Listen Up Philip

Listen Up Philip — which inexplicably doesn’t have a comma before the word “Philip” — is a movie about a self-absorbed writer. The lead is Philip (Jason Schwartzman), and he has finished and is about to release his second book. He’s not, in the least bit, a likable person. Somehow, he lives with a girlfriend, Ashley (Elisabeth Moss), although their relationship is not the least bit good, mostly because of how awful a person Philip is.

If you’re expecting that, over the course of the film, Philip will learn how his awfulness rubs off on other people and maybe make an effort to change that, well, you might just be in for a surprise. Listen Up Philip is not particularly interesting in watching its narcissists grow as people — yes, there are multiple — but instead mostly just watches them. It’s an often nasty movie. Philip sees himself as above everyone else in the world, simply because he’s kind of smart and can write decently. He’s basically me, but probably more pleasant. I kid. Kind of. Love me.

Philip eventually gets out of the city after meeting an author, Ike Zimmerman (Jonathan Pryce), whom he’s admired for a long time. Zimmerman, who is basically just an older, crankier version of Philip, likes his books and wants to provide him with a place outside of the city where he can write more. The city, he believes, does not provide a productive energy. Philip doesn’t particularly like the city, anyway, so he jumps at the opportunity. No, he doesn’t even discuss it with Ashley. For part of the film, we only follow Ashley, as she tries to move on from her relationship. She even adopts a cat.

A few other characters come and go. Melanie (Krysten Ritter) is Ike Zimmerman’s daughter, and she lives in the cottage to which Philip is invited. Yvette (Joséphine de La Baume) is a woman who teaches at a college at which Philip is invited to teach a class, and hates him because he’s younger than she is, and she liked having the distinction of being the youngest instructor. And Eric Bogosian narrates the entire film.

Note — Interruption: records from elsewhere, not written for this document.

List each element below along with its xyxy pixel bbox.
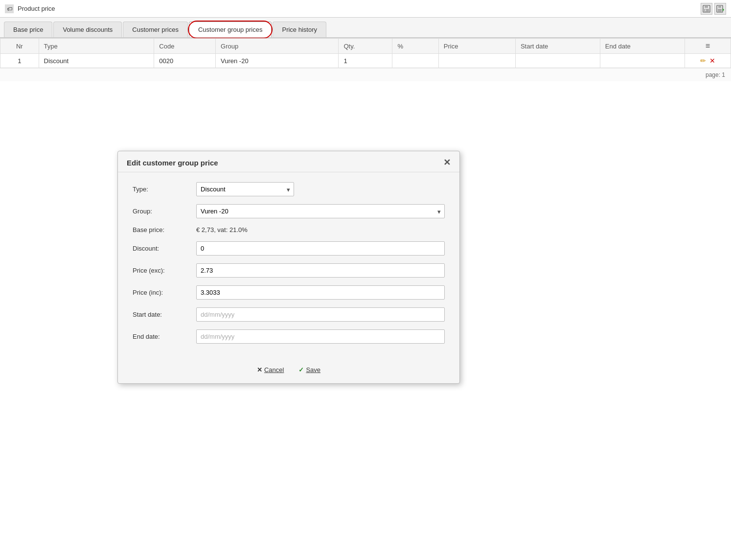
type-field: Discount Fixed price Margin bbox=[196, 182, 445, 196]
save-check-icon: ✓ bbox=[298, 366, 304, 373]
group-select[interactable]: Vuren -20 Group A Group B bbox=[196, 204, 445, 218]
svg-marker-7 bbox=[723, 8, 724, 11]
end-date-row: End date: bbox=[133, 329, 445, 344]
cancel-button[interactable]: ✕ Cancel bbox=[257, 366, 284, 373]
svg-rect-1 bbox=[705, 5, 708, 8]
edit-customer-group-price-modal: Edit customer group price ✕ Type: Discou… bbox=[117, 151, 460, 384]
cancel-label: Cancel bbox=[264, 366, 284, 373]
type-row: Type: Discount Fixed price Margin bbox=[133, 182, 445, 196]
tab-volume-discounts[interactable]: Volume discounts bbox=[53, 22, 122, 37]
modal-header: Edit customer group price ✕ bbox=[118, 151, 459, 172]
tab-base-price[interactable]: Base price bbox=[4, 22, 52, 37]
price-inc-field bbox=[196, 285, 445, 300]
base-price-value: € 2,73, vat: 21.0% bbox=[196, 226, 248, 233]
price-exc-input[interactable] bbox=[196, 263, 445, 278]
type-select-wrapper: Discount Fixed price Margin bbox=[196, 182, 294, 196]
svg-rect-6 bbox=[718, 9, 722, 12]
price-inc-label: Price (inc): bbox=[133, 289, 196, 296]
svg-rect-2 bbox=[704, 9, 709, 12]
start-date-input[interactable] bbox=[196, 307, 445, 322]
save-button[interactable]: ✓ Save bbox=[298, 366, 320, 373]
price-exc-row: Price (exc): bbox=[133, 263, 445, 278]
group-field: Vuren -20 Group A Group B bbox=[196, 204, 445, 218]
end-date-field bbox=[196, 329, 445, 344]
tab-customer-group-prices[interactable]: Customer group prices bbox=[189, 22, 272, 37]
page-title: Product price bbox=[18, 5, 55, 12]
save-button[interactable] bbox=[701, 3, 712, 15]
start-date-label: Start date: bbox=[133, 311, 196, 318]
tab-customer-prices[interactable]: Customer prices bbox=[123, 22, 188, 37]
discount-input[interactable] bbox=[196, 241, 445, 256]
modal-footer: ✕ Cancel ✓ Save bbox=[118, 361, 459, 383]
type-label: Type: bbox=[133, 186, 196, 193]
title-bar-left: 🏷 Product price bbox=[5, 4, 55, 13]
tab-price-history[interactable]: Price history bbox=[273, 22, 326, 37]
group-select-wrapper: Vuren -20 Group A Group B bbox=[196, 204, 445, 218]
price-inc-row: Price (inc): bbox=[133, 285, 445, 300]
price-exc-label: Price (exc): bbox=[133, 267, 196, 274]
page-wrapper: 🏷 Product price bbox=[0, 0, 731, 560]
discount-field bbox=[196, 241, 445, 256]
save-as-button[interactable] bbox=[714, 3, 726, 15]
end-date-label: End date: bbox=[133, 333, 196, 340]
group-label: Group: bbox=[133, 208, 196, 215]
svg-rect-5 bbox=[718, 5, 721, 8]
main-content: Nr Type Code Group Qty. % Price Start da… bbox=[0, 38, 731, 81]
price-inc-input[interactable] bbox=[196, 285, 445, 300]
tab-bar: Base price Volume discounts Customer pri… bbox=[0, 18, 731, 38]
modal-close-button[interactable]: ✕ bbox=[443, 158, 451, 167]
modal-body: Type: Discount Fixed price Margin bbox=[118, 172, 459, 361]
discount-row: Discount: bbox=[133, 241, 445, 256]
start-date-field bbox=[196, 307, 445, 322]
base-price-field: € 2,73, vat: 21.0% bbox=[196, 226, 445, 233]
group-row: Group: Vuren -20 Group A Group B bbox=[133, 204, 445, 218]
modal-overlay: Edit customer group price ✕ Type: Discou… bbox=[0, 38, 731, 81]
save-label: Save bbox=[306, 366, 320, 373]
title-bar-buttons bbox=[701, 3, 726, 15]
cancel-x-icon: ✕ bbox=[257, 366, 262, 373]
type-select[interactable]: Discount Fixed price Margin bbox=[196, 182, 294, 196]
start-date-row: Start date: bbox=[133, 307, 445, 322]
base-price-row: Base price: € 2,73, vat: 21.0% bbox=[133, 226, 445, 233]
modal-title: Edit customer group price bbox=[127, 159, 218, 167]
base-price-label: Base price: bbox=[133, 226, 196, 233]
title-bar: 🏷 Product price bbox=[0, 0, 731, 18]
end-date-input[interactable] bbox=[196, 329, 445, 344]
price-exc-field bbox=[196, 263, 445, 278]
product-icon: 🏷 bbox=[5, 4, 14, 13]
svg-rect-3 bbox=[705, 9, 706, 11]
discount-label: Discount: bbox=[133, 245, 196, 252]
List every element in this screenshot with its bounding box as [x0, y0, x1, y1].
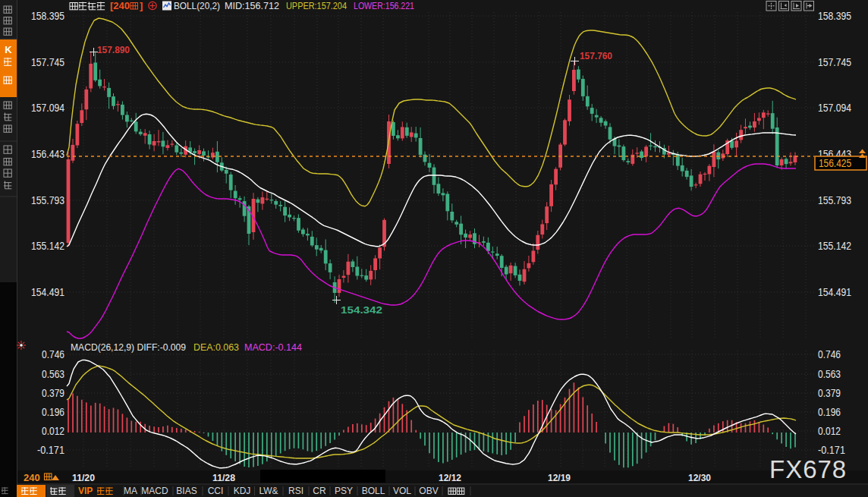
svg-text:155.142: 155.142: [31, 240, 64, 252]
svg-text:0.746: 0.746: [42, 348, 64, 360]
svg-text:BOLL(20,2): BOLL(20,2): [174, 1, 220, 11]
svg-text:VOL: VOL: [393, 486, 411, 496]
svg-text:11/28: 11/28: [212, 473, 235, 483]
svg-text:MACD:-0.144: MACD:-0.144: [244, 342, 302, 353]
svg-text:MACD: MACD: [141, 486, 168, 496]
svg-text:0.563: 0.563: [42, 368, 64, 380]
svg-text:0.012: 0.012: [42, 425, 64, 437]
svg-text:MID:156.712: MID:156.712: [225, 1, 279, 11]
svg-text:FX678: FX678: [769, 455, 847, 483]
svg-text:OBV: OBV: [419, 486, 438, 496]
svg-text:0.379: 0.379: [42, 387, 64, 399]
svg-text:PSY: PSY: [335, 486, 353, 496]
svg-text:157.094: 157.094: [818, 102, 851, 114]
svg-text:0.563: 0.563: [818, 368, 841, 380]
svg-text:240: 240: [24, 472, 40, 483]
svg-text:BIAS: BIAS: [176, 486, 197, 496]
svg-text:157.890: 157.890: [97, 44, 130, 55]
svg-text:UPPER:157.204: UPPER:157.204: [286, 1, 347, 11]
svg-text:154.491: 154.491: [818, 286, 851, 298]
svg-text:156.425: 156.425: [819, 157, 851, 169]
svg-text:158.395: 158.395: [818, 10, 851, 22]
svg-text:12/12: 12/12: [439, 473, 461, 483]
svg-text:0.746: 0.746: [818, 348, 841, 360]
svg-text:-0.171: -0.171: [818, 444, 845, 456]
svg-text:VIP: VIP: [78, 486, 93, 496]
svg-text:MA: MA: [124, 486, 137, 496]
svg-text:157.094: 157.094: [31, 102, 64, 114]
svg-text:156.443: 156.443: [31, 148, 64, 160]
svg-text:157.745: 157.745: [31, 56, 64, 68]
svg-text:MACD(26,12,9) DIFF:-0.009: MACD(26,12,9) DIFF:-0.009: [71, 342, 186, 353]
svg-text:-0.171: -0.171: [37, 444, 64, 456]
svg-text:11/20: 11/20: [72, 473, 95, 483]
svg-text:12/30: 12/30: [688, 473, 711, 483]
svg-text:155.793: 155.793: [818, 194, 851, 206]
svg-text:154.491: 154.491: [31, 286, 64, 298]
svg-text:0.379: 0.379: [818, 387, 841, 399]
svg-text:0.196: 0.196: [42, 406, 64, 418]
svg-text:BOLL: BOLL: [362, 486, 385, 496]
svg-text:CR: CR: [313, 486, 326, 496]
svg-text:12/19: 12/19: [548, 473, 571, 483]
svg-text:155.142: 155.142: [818, 240, 851, 252]
svg-text:LOWER:156.221: LOWER:156.221: [354, 1, 414, 11]
svg-text:157.745: 157.745: [818, 56, 851, 68]
svg-text:154.342: 154.342: [341, 304, 382, 316]
svg-text:0.196: 0.196: [818, 406, 841, 418]
svg-text:157.760: 157.760: [580, 50, 612, 61]
svg-text:DEA:0.063: DEA:0.063: [193, 342, 239, 353]
svg-text:155.793: 155.793: [31, 194, 64, 206]
svg-text:K: K: [5, 44, 12, 55]
svg-text:158.395: 158.395: [31, 10, 64, 22]
svg-text:[240: [240: [110, 0, 130, 11]
svg-text:CCI: CCI: [208, 486, 224, 496]
svg-text:LW&: LW&: [259, 486, 278, 496]
svg-text:0.012: 0.012: [818, 425, 841, 437]
svg-text:RSI: RSI: [288, 486, 303, 496]
svg-text:]: ]: [140, 0, 143, 11]
svg-text:KDJ: KDJ: [234, 486, 251, 496]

I’d like to touch on the narration for a second, actually. There’s too much of it and it’s used as a crutch. “Show, don’t tell,” is an old adage to which I don’t necessarily always subscribe, but if you do, you’re going to be seriously irritated by much of Listen Up Philip. Instead of, you know, showing us what these characters are thinking and feeling, the filmmakers instead have Bogosian tell us. Sometimes it’s funny or endearing, and if used sparingly it can work really well. But it’s used constantly here, so much so that it begins to annoy.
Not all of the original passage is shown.